What’s more, U.S. House and Senate investigations did find evidence of illegal activity at Planned Parenthood, prompting the Department of Justice to launch an investigation.

Then, in May, a video of unsealed sworn testimony by Planned Parenthood officials included more evidence of potentially illegal aborted baby body parts sales:

The video also features sworn testimony from Dr. Dorothy Furgerson, the longtime Chief Medical Officer of Planned Parenthood Mar Monte, the largest Planned Parenthood affiliate in the country. Dr. Furgerson signed PPMM’s contract with StemExpress to sell fetal body parts to StemExpress per specimen “determined in the clinic to be usable”, and Dr. Furgerson’s endorsement appears on a StemExpress brochure handed out at National Abortion Federation meetings advertising “fiscal[] rewards” and “financial profits” to the abortion clinics who provided fetal tissue to StemExpress. When asked if the purpose of the brochure was “to obtain more potential sources of fetal tissue,” Dr. Furgerson testified, “Yes, I understood that that’s what they were trying to do.”

The video shows StemExpress paid Planned Parenthood solely based on the number of “usable” samples that StemExpress could harvest from PPMM’s abortions, at least an extra $65 per abortion if the customer ordered a fetal organ plus a blood sample. PPMM does over 17,000 abortions a year, and unsealed invoices show PPMM making $25,000 in just 3 months from StemExpress. When asked how much money an abortion clinic could make per year from selling fetal body parts, the founder and CEO of Planned Parenthood partner Advanced Bioscience Resources, Linda Tracy, was forbidden by her lawyer to answer.

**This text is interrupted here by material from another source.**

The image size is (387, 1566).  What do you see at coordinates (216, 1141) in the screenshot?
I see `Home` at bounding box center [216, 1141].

PolitiFact did not mention any of this, nor did it bring up how an Orange County district attorney did what Harris failed to do and, as a result of the investigation, shut down two Planned Parenthood partner companies after they admitted to illegally selling aborted baby body parts.

The fact checker also claimed the “part about Harris going after two pro-life ‘journalists’ is more muddled.” But it confirmed that she did launch the investigation that led to charges with possible jail time for Daleiden and fellow Center for Medical Progress investigator Sandra Merritt.

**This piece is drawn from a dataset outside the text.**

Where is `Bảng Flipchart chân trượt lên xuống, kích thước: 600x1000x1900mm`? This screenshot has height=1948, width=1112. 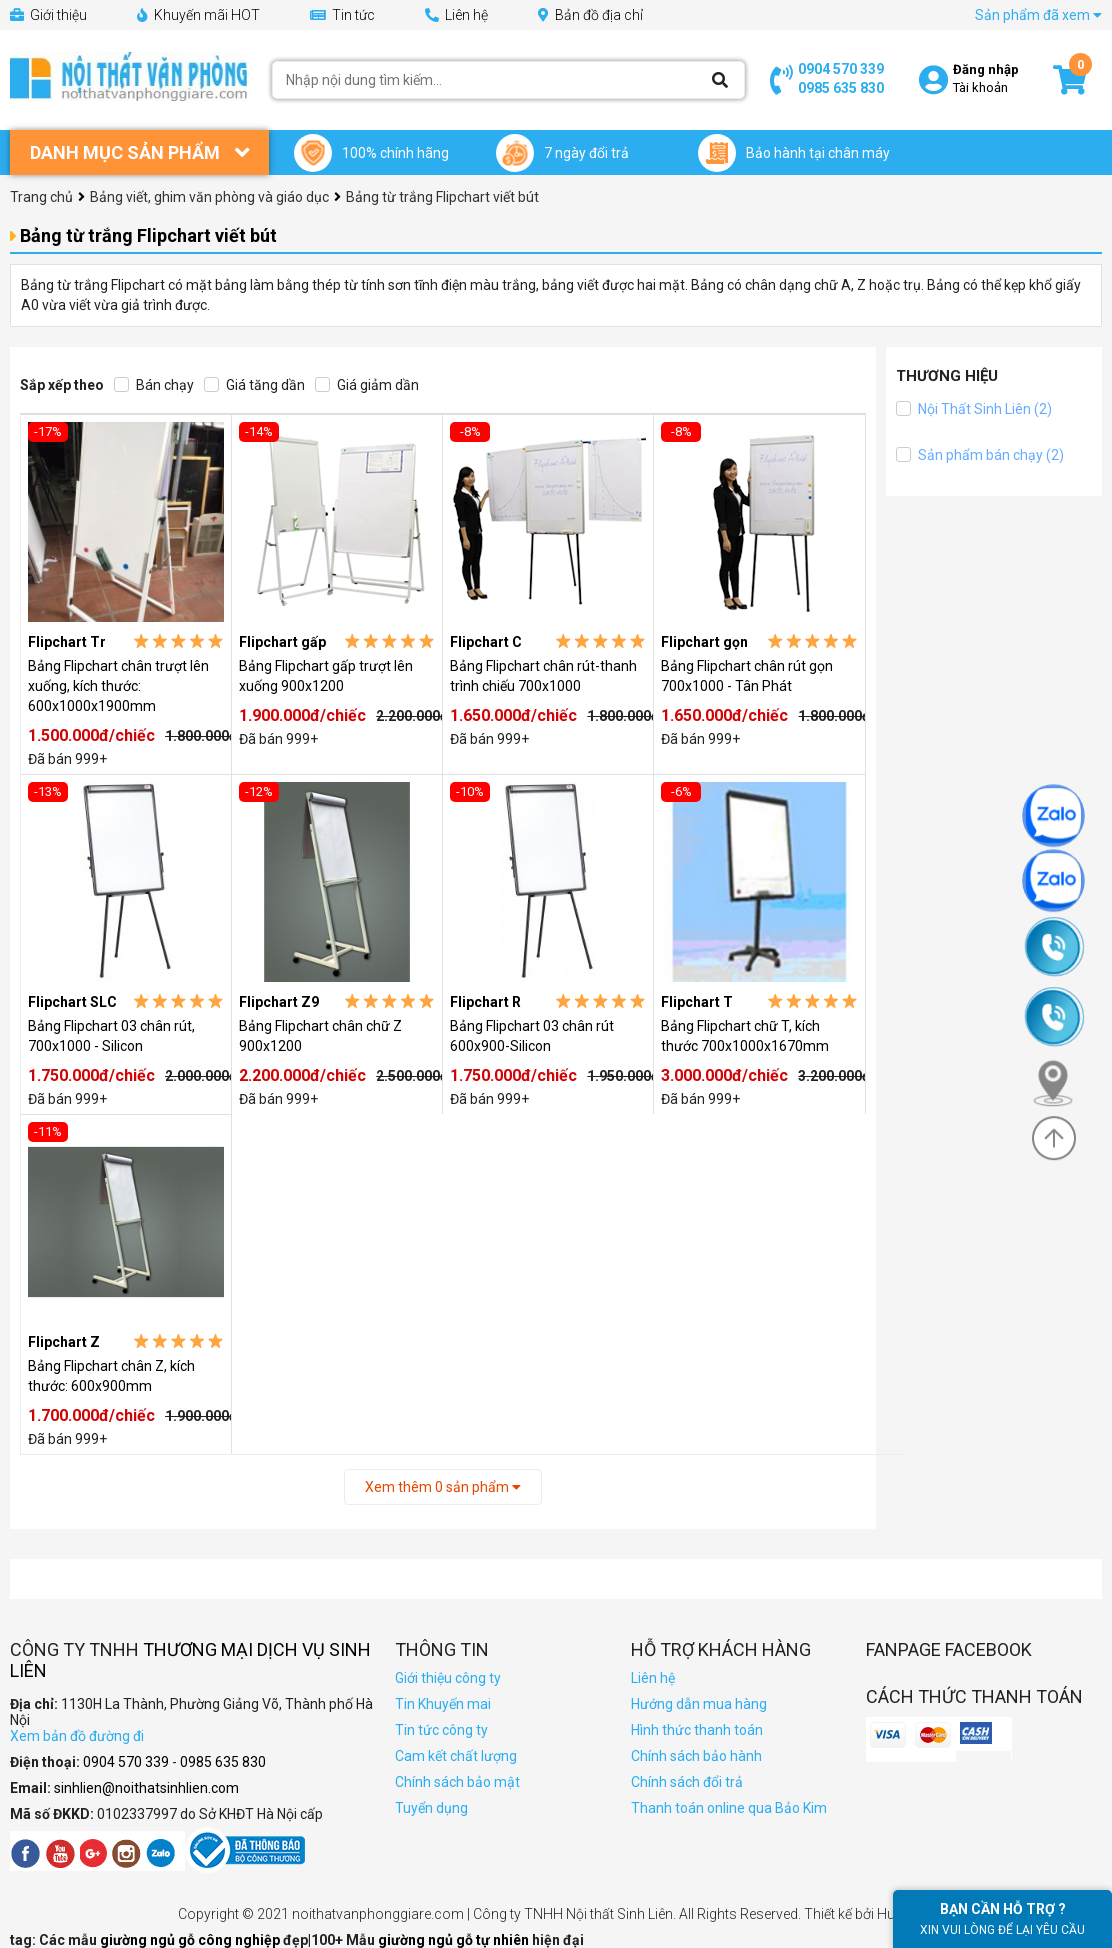 Bảng Flipchart chân trượt lên xuống, kích thước: 600x1000x1900mm is located at coordinates (118, 686).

In 2017, the California attorney general’s office charged Daleiden and Merritt with 15 felony charges related to state privacy and recording laws. Daleiden and Merritt are still fighting for justice in court against current California Attorney General Xavier Becerra, a pro-abortion Democrat who took over after Harris was elected to the U.S. Senate. They could face jail time, if convicted.

According to PolitiFact:

It’s correct that Harris as California’s attorney general never brought charges against Planned Parenthood for this activity. …

Harris was California attorney general when her office started investigating the activities of the anti-abortion activists. She had moved on to the U.S. Senate by the time charges were brought against them for violating state privacy laws.

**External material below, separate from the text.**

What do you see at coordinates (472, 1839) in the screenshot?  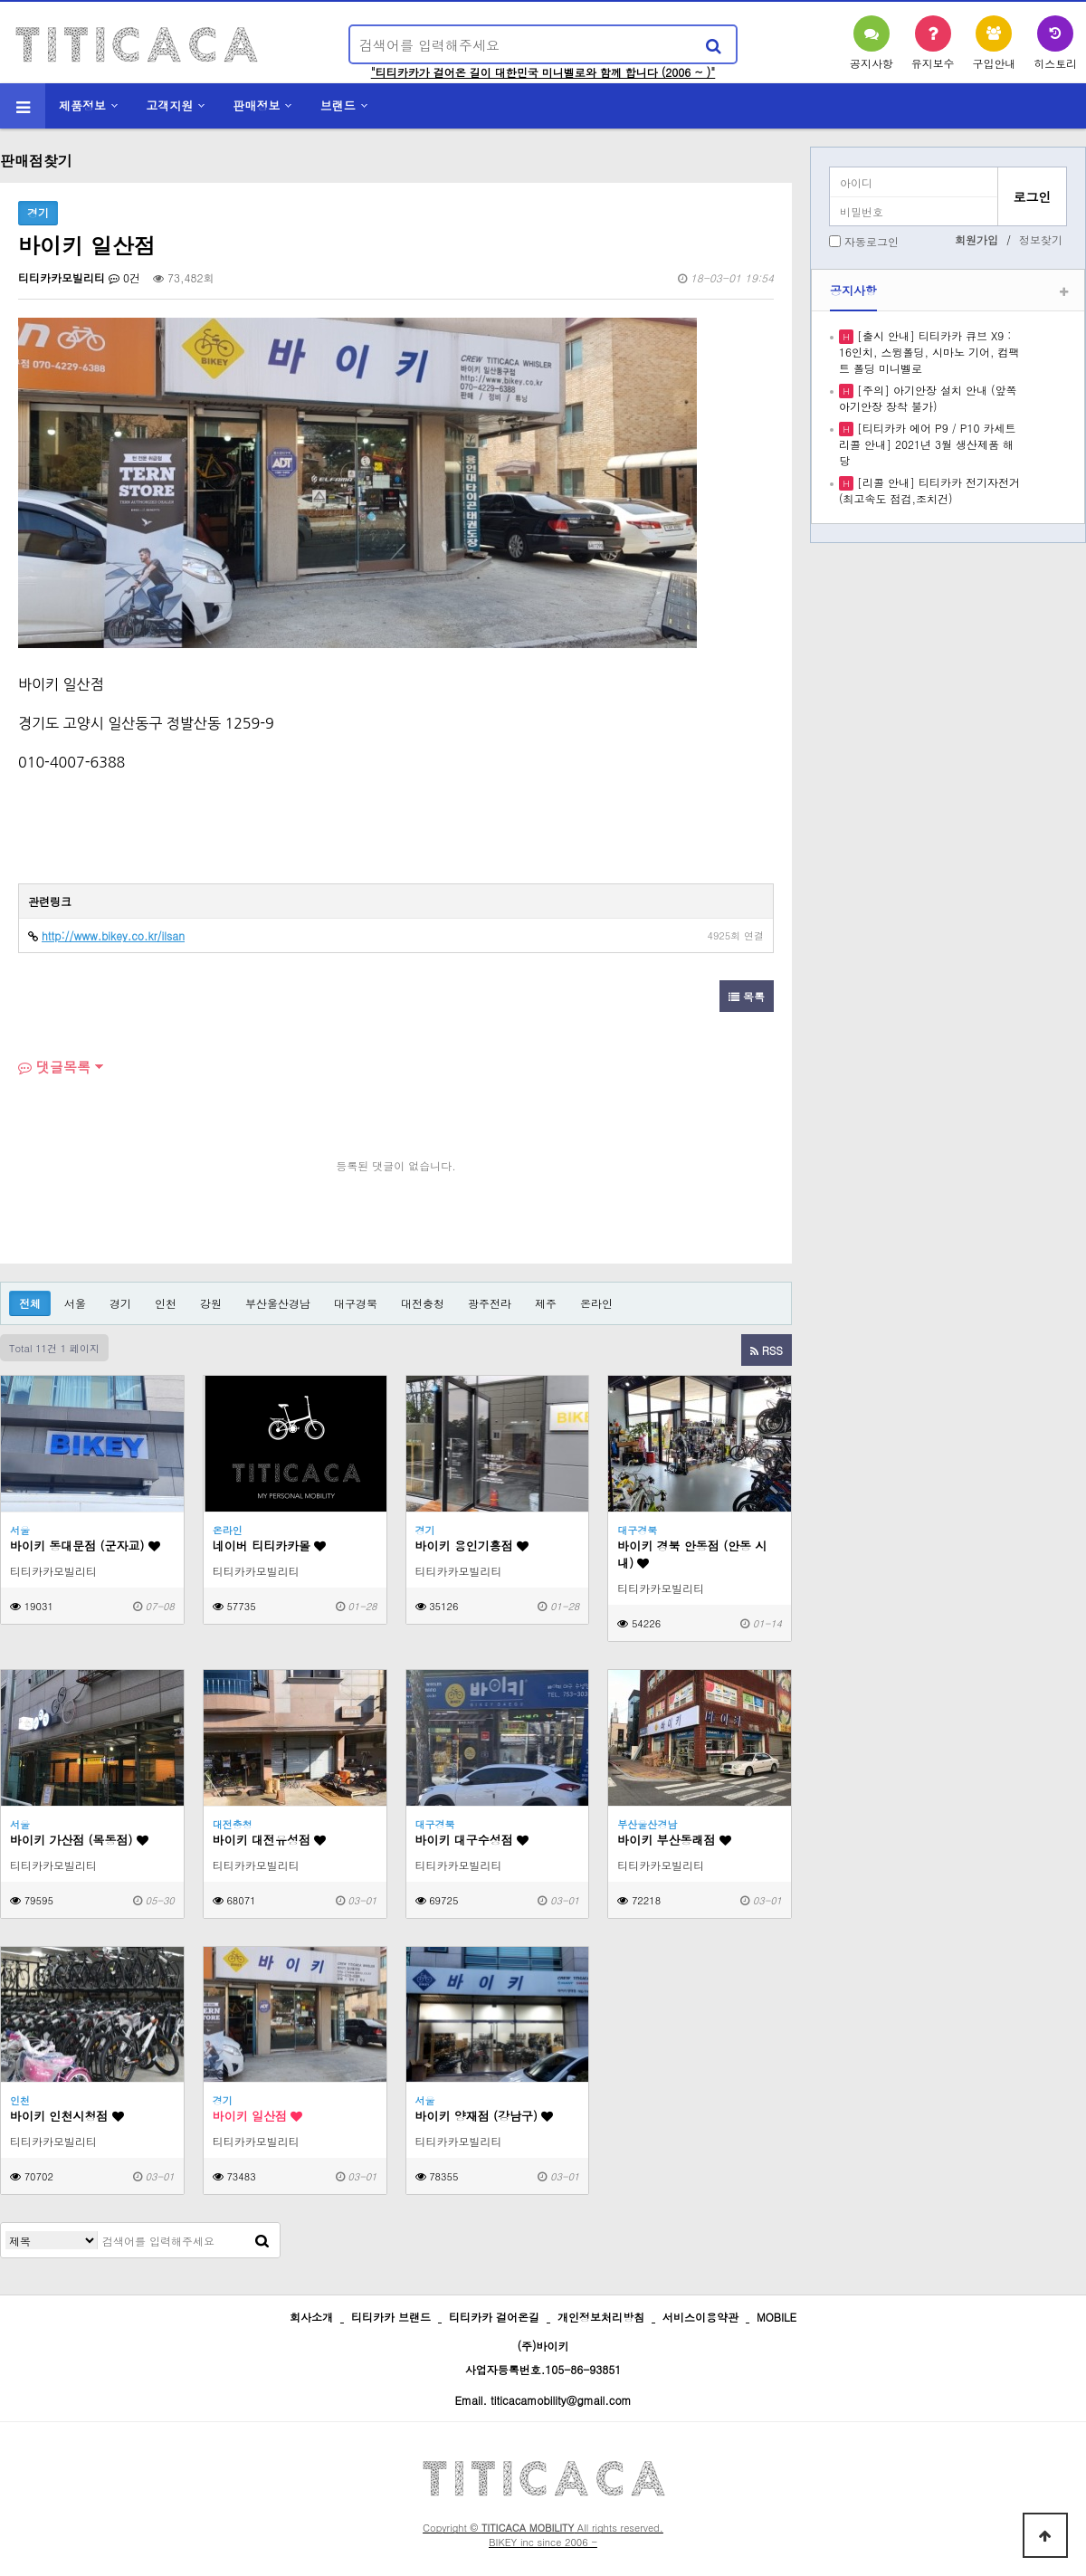 I see `바이키 대구수성점` at bounding box center [472, 1839].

New documents suggest Harris took direct instructions from Planned Parenthood about the raid before her office agents went into Daleiden’s home and seized computers, video footage and video equipment.

At the same time, Harris was accepting campaign donations and other support from Planned Parenthood. Even the pro-abortion Los Angeles Times editorial board criticized her office for prosecuting the journalists in a way that jeopardizes the freedom of the press, calling it a “disturbing overreach.”

Despite the strong evidence against Planned Parenthood and Harris, Facebook flagged LifeNews.com’s story as “false and misleading.” These supposedly reliable fact checkers are not as reliable as they seem. Their surface investigations seem one sided in favor of abortion activists when they fail to give their readers all the evidence.